Quantization of Deep Neural Networks
Most pretrained neural networks and neural networks trained using Deep Learning Toolbox™ use single-precision floating point data types. As such, even small trained neural networks require a considerable amount of memory and hardware that can perform floating-point arithmetic. These restrictions can inhibit deployment of deep learning capabilities to low-power microcontrollers and FPGAs.
You can use the Deep Learning Toolbox Model Compression Library to quantize a network to use 8-bit scaled integer data types.

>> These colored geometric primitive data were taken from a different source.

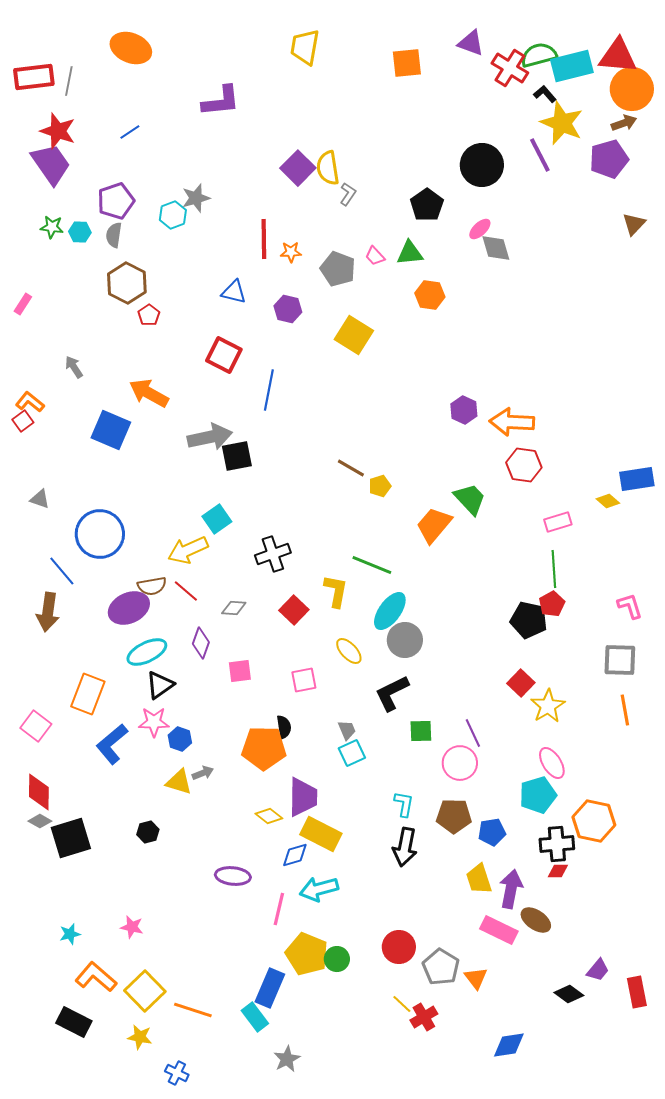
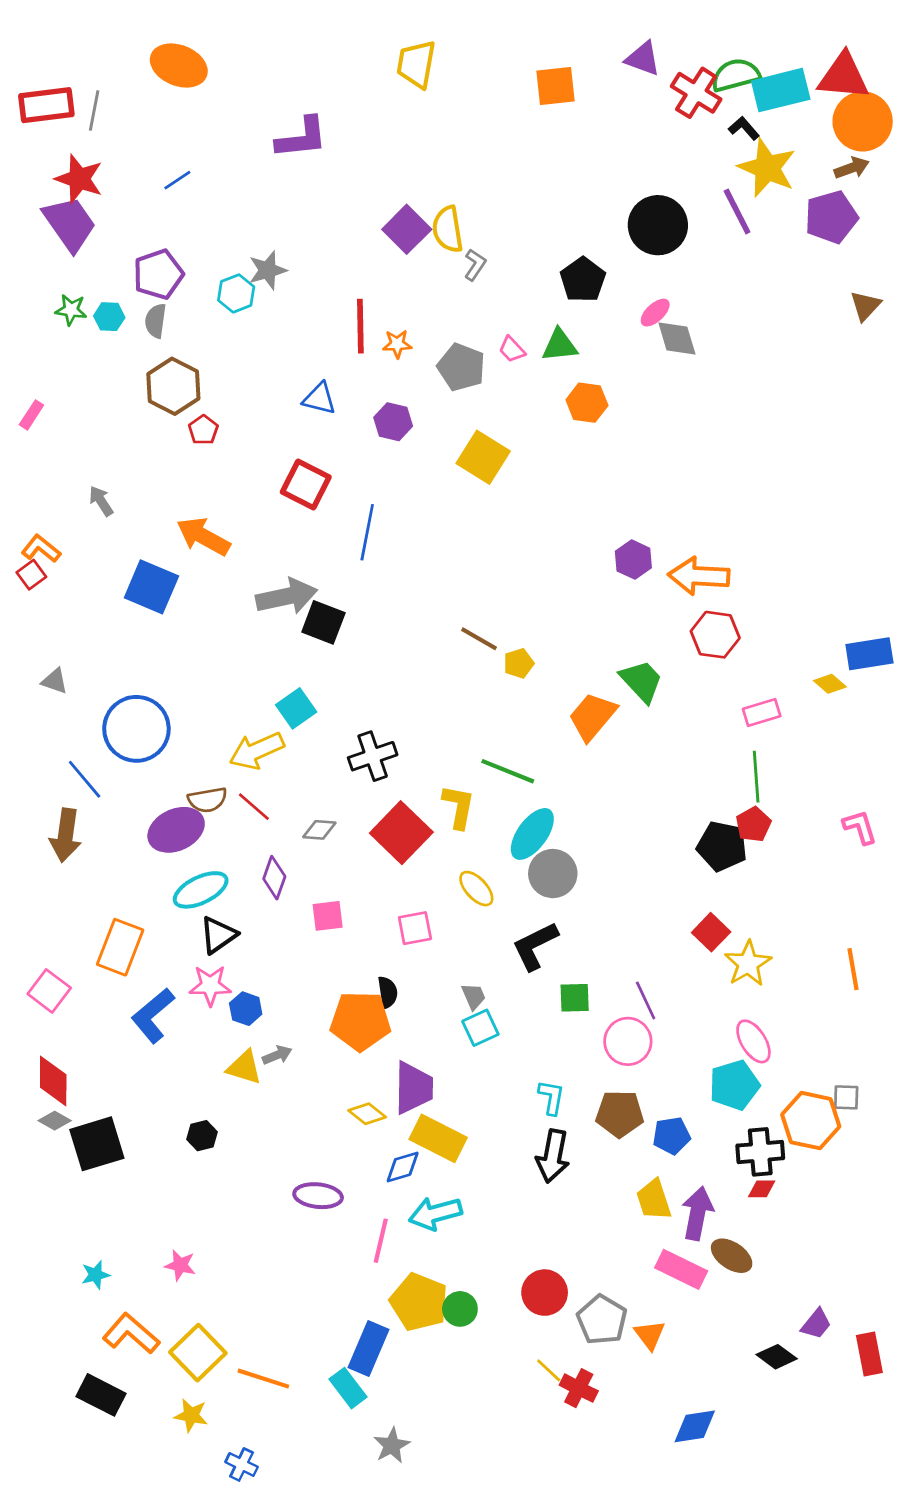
black square: (237, 456) -> (323, 622), turned 32
red square: (294, 610) -> (401, 833), size x1.5
gray square: (620, 660) -> (846, 1097), moved, size x0.6
red cross: (424, 1017) -> (579, 1388), turned -32

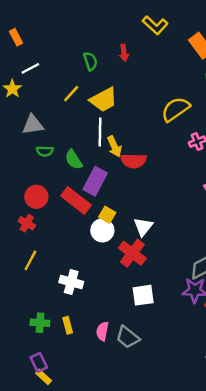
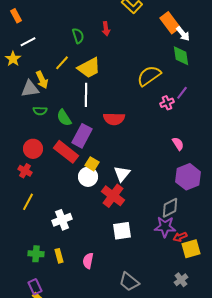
yellow arrow: (114, 146) -> (42, 80), moved
white cross: (71, 282) -> (62, 220), turned -36
gray trapezoid: (128, 337) -> (129, 282), moved

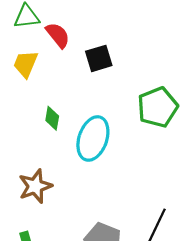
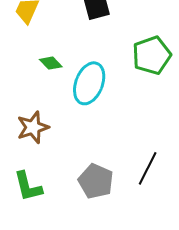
green diamond: (52, 118) -> (51, 63), turned -55

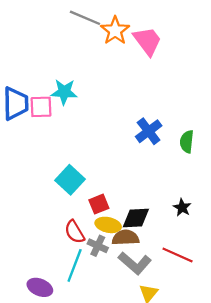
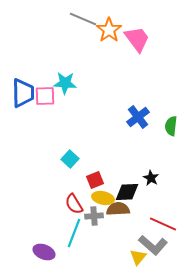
cyan square: (70, 180) -> (70, 159), size x0.7
black star: (182, 208) -> (151, 178), moved
gray cross: (98, 246) -> (94, 216), turned -30
gray L-shape: (135, 263) -> (153, 245), moved

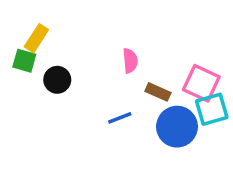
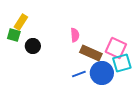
brown rectangle: (158, 92) -> (91, 53), size x1.5
blue line: (120, 118) -> (79, 74), moved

Converting to integer data types reduces the memory of parameters in your network and facilitates deploying your network to hardware that performs fixed-point arithmetic.
The Deep Learning Toolbox Model Compression Library support package also facilitates structural compression techniques like projection and pruning of deep neural networks to reduce their memory requirements. Structural compression reduces the memory of a neural network by reducing the total number of parameters. For more information about other model compression techniques, see Reduce Memory Footprint of Deep Neural Networks.
Benefits of Quantization
When deploying deep learning models to hardware, especially those with data type and memory constraints, quantization improves network performance by reducing peak activation energy of the network by up to a factor of four. Network accuracy is largely maintained despite the conversion to lower-precision data types.
To learn more about the scaling, precision, and ranges of the 8-bit scaled integer data types used in the Deep Learning Toolbox Model Compression Library support package, see Data Types and Scaling for Quantization of Deep Neural Networks.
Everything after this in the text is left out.